Columnist Dylan Hernandez quoted interim coach Jedd Fisch as saying: “I want to be clear on this: Josh wanted to play.”

The insinuation, at least in my mind, was that not wanting to play in something called the Cactus Bowl would have been wrong.

It seemed to suggest that players like Christian McCaffrey and Leonard Fournette, who sat out bowl games for Stanford and LSU, were lesser teammates.

My point is that Rosen and ESPN didn’t need to subject us to a prologue-and-pony show worthy of a curtail call from the cast from "Hamilton".

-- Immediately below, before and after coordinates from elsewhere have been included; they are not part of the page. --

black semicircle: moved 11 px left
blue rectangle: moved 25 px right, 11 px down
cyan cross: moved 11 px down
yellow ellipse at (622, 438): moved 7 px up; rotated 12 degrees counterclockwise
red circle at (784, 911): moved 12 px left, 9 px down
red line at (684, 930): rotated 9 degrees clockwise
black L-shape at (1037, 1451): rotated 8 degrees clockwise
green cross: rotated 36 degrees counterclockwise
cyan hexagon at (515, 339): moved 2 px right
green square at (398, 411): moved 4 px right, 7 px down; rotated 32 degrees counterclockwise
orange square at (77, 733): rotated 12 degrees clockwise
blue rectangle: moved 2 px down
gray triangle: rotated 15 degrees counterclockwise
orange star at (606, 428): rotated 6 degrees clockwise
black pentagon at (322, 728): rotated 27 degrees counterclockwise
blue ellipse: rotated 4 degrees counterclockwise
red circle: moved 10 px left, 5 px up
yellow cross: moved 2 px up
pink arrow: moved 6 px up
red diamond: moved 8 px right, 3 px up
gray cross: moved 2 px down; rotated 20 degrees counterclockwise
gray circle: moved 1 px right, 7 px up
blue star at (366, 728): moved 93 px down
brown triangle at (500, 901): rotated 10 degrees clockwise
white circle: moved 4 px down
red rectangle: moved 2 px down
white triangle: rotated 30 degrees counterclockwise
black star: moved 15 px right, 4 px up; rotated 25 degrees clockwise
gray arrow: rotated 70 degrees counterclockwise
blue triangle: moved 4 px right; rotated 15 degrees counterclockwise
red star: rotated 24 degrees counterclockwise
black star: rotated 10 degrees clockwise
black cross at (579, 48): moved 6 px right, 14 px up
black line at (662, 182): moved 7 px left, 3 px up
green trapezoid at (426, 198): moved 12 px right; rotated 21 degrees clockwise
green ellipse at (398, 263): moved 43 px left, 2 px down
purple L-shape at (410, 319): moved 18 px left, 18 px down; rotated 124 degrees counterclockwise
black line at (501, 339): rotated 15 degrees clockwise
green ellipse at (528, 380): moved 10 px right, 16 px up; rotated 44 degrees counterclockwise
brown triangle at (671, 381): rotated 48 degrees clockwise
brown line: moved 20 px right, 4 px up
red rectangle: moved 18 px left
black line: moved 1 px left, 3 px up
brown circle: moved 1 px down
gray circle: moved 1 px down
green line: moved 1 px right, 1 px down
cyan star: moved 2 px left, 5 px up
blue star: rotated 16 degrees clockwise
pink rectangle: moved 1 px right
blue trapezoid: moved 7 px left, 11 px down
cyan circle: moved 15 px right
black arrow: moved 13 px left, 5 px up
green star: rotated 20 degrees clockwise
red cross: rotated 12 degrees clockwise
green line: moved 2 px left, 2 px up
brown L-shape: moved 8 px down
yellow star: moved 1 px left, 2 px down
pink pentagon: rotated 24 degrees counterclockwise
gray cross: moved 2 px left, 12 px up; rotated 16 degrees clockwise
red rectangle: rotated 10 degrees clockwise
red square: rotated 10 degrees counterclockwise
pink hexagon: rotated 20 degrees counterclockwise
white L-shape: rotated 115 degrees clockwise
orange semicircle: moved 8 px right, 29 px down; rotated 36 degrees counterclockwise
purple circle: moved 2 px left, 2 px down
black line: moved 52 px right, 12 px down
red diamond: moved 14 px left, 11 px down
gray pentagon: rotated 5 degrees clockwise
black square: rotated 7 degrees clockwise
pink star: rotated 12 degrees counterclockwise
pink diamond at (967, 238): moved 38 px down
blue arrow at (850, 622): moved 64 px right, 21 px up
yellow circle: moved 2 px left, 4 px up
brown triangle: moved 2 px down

Rosen did the right thing by not playing. NO WAY on Kyrie Irving's flat Earth he should have played. Players with concussions, who may also be top NFL draft choices, need not apologize for sitting out bowl games created by ESPN.

Look, I’m fine with anyone who wants to play in a bowl game. But there are only a handful of players in America who risk millions by playing—and Rosen is one of them. He needs some spit and shine, for sure, but he is already NFL-ready. Have you seen the quarterbacks starting right now in the NFL?

Rosen didn’t need to collaborate with ESPN directors and producers to soft-light show us he really will make a good teammate for any other team except the Cleveland Browns.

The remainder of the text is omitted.